Data for analysis Block Start

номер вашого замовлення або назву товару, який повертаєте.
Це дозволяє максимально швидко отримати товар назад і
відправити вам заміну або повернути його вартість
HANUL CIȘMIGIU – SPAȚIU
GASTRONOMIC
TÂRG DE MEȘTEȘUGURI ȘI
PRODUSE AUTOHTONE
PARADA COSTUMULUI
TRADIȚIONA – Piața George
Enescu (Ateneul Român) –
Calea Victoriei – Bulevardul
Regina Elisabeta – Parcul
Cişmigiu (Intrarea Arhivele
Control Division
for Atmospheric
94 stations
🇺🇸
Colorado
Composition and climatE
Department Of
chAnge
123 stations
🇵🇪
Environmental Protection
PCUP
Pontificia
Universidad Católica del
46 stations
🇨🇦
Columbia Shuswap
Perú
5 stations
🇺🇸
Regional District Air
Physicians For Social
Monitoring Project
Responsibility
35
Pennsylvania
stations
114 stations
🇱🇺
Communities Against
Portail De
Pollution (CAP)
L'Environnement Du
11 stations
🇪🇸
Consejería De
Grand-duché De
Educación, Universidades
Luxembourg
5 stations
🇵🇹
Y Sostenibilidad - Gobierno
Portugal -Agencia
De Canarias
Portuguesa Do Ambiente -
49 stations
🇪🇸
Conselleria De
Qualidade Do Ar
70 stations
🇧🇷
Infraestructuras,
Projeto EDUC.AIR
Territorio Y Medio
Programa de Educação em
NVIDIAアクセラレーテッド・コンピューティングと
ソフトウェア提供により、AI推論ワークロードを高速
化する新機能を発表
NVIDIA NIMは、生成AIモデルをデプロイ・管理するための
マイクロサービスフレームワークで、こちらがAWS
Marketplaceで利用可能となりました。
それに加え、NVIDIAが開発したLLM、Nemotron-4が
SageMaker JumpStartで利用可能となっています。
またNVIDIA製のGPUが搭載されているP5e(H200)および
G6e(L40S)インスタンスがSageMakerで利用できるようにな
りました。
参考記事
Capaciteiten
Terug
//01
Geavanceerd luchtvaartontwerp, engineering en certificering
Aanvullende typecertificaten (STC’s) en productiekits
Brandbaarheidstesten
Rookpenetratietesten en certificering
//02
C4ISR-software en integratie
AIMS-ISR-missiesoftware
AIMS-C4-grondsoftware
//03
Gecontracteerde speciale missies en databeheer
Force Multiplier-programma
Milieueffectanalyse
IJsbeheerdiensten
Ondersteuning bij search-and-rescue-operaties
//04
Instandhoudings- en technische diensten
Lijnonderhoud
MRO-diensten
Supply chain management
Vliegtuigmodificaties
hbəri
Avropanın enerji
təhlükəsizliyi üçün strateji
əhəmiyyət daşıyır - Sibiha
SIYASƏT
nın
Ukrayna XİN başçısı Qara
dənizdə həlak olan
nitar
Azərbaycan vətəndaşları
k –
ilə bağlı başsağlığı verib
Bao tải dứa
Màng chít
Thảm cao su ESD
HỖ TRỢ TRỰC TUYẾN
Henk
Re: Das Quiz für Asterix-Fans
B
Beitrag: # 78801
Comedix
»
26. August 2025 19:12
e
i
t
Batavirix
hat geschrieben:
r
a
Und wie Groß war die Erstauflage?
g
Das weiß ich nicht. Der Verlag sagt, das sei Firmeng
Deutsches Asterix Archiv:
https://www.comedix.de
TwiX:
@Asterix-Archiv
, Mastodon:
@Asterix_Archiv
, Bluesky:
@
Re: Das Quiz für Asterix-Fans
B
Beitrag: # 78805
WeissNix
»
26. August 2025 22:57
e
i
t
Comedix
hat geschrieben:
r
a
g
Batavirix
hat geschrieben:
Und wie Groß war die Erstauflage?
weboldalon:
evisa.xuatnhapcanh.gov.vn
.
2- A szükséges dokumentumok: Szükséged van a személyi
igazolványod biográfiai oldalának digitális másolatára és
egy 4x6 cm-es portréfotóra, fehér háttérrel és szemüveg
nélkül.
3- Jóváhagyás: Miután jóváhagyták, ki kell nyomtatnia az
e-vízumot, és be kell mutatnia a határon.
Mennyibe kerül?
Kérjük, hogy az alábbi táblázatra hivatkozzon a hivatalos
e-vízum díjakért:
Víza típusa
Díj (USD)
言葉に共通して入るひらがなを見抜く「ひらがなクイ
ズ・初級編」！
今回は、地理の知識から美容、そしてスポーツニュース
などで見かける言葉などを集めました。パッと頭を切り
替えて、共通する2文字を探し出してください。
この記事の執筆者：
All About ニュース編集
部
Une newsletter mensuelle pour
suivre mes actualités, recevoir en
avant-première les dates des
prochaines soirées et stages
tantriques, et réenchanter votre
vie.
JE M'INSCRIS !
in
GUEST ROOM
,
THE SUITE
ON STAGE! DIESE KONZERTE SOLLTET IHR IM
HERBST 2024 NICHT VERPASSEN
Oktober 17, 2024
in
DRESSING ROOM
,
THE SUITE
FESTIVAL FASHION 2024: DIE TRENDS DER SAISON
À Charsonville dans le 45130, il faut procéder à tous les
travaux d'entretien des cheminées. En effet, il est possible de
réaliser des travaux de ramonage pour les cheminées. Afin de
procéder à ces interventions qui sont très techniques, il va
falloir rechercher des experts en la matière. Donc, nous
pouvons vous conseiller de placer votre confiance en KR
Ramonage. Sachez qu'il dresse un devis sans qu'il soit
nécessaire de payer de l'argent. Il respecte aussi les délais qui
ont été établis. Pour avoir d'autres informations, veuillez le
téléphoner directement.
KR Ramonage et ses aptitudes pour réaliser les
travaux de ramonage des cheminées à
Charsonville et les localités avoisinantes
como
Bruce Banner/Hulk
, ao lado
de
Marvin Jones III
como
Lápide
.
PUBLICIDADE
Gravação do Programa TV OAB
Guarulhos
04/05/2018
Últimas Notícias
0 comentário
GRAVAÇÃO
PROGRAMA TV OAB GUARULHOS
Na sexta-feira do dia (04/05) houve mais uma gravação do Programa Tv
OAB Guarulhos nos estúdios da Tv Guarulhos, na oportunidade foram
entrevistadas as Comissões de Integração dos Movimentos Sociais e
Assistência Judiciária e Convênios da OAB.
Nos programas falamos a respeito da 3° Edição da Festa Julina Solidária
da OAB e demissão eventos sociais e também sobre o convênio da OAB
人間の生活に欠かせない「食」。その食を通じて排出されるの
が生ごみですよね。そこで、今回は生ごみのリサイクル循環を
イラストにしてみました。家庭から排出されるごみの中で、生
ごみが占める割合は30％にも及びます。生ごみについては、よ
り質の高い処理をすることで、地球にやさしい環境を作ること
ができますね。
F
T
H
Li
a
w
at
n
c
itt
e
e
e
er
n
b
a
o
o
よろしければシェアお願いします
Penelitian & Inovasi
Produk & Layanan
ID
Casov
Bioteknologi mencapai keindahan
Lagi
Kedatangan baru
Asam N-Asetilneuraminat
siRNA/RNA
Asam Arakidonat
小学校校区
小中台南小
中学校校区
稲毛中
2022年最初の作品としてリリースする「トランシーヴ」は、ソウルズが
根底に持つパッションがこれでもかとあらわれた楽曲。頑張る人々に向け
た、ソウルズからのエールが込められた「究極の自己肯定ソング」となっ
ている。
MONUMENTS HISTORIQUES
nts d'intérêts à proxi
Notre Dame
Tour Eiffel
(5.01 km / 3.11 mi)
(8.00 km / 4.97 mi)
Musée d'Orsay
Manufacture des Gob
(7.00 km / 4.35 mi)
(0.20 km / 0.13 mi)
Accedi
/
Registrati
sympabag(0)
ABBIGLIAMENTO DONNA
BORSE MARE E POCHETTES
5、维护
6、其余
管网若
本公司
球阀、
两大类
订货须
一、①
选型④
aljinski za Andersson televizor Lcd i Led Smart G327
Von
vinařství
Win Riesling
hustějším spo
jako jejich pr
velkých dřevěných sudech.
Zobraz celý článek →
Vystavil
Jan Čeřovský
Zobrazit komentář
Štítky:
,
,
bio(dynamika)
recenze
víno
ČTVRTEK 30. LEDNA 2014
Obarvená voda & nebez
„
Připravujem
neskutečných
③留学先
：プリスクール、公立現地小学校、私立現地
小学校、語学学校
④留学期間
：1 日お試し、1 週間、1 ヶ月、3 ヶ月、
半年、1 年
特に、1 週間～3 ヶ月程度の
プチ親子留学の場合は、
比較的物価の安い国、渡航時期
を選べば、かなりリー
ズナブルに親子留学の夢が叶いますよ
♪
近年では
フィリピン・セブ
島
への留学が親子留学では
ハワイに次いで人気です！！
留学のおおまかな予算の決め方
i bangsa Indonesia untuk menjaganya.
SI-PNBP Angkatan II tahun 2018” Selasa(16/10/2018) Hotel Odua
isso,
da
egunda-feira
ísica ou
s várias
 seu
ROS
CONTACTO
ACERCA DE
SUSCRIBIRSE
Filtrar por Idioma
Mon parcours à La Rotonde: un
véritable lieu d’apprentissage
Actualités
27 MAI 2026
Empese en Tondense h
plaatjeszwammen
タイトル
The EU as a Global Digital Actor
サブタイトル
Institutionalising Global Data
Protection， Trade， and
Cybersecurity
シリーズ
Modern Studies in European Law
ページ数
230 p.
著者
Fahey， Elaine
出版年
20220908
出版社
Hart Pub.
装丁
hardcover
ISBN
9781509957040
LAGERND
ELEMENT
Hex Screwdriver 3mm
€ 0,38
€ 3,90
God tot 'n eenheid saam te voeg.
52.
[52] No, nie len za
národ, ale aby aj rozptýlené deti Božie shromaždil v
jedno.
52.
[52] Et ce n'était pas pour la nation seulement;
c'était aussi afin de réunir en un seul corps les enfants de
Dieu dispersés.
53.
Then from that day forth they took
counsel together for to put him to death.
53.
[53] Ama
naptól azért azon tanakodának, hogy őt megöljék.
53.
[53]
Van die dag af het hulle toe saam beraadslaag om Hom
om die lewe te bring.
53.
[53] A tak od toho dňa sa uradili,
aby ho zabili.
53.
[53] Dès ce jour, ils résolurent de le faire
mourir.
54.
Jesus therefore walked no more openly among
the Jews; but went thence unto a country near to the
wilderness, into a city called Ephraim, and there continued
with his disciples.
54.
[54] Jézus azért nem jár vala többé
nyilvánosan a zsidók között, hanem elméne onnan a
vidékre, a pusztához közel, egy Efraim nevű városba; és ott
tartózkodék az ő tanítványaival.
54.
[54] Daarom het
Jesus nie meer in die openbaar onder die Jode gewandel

Data for analysis Block End

→ **Work to complete**
Going back to the entries above, set down exactly the lines that begin at the one with "Kedatangan baru" and end at the one with "ハワイに次いで人気です！！", both included, and nothing else.

→ **Solution for this exercise**
Kedatangan baru
Asam N-Asetilneuraminat
siRNA/RNA
Asam Arakidonat
小学校校区
小中台南小
中学校校区
稲毛中
2022年最初の作品としてリリースする「トランシーヴ」は、ソウルズが
根底に持つパッションがこれでもかとあらわれた楽曲。頑張る人々に向け
た、ソウルズからのエールが込められた「究極の自己肯定ソング」となっ
ている。
MONUMENTS HISTORIQUES
nts d'intérêts à proxi
Notre Dame
Tour Eiffel
(5.01 km / 3.11 mi)
(8.00 km / 4.97 mi)
Musée d'Orsay
Manufacture des Gob
(7.00 km / 4.35 mi)
(0.20 km / 0.13 mi)
Accedi
/
Registrati
sympabag(0)
ABBIGLIAMENTO DONNA
BORSE MARE E POCHETTES
5、维护
6、其余
管网若
本公司
球阀、
两大类
订货须
一、①
选型④
aljinski za Andersson televizor Lcd i Led Smart G327
Von
vinařství
Win Riesling
hustějším spo
jako jejich pr
velkých dřevěných sudech.
Zobraz celý článek →
Vystavil
Jan Čeřovský
Zobrazit komentář
Štítky:
,
,
bio(dynamika)
recenze
víno
ČTVRTEK 30. LEDNA 2014
Obarvená voda & nebez
„
Připravujem
neskutečných
③留学先
：プリスクール、公立現地小学校、私立現地
小学校、語学学校
④留学期間
：1 日お試し、1 週間、1 ヶ月、3 ヶ月、
半年、1 年
特に、1 週間～3 ヶ月程度の
プチ親子留学の場合は、
比較的物価の安い国、渡航時期
を選べば、かなりリー
ズナブルに親子留学の夢が叶いますよ
♪
近年では
フィリピン・セブ
島
への留学が親子留学では
ハワイに次いで人気です！！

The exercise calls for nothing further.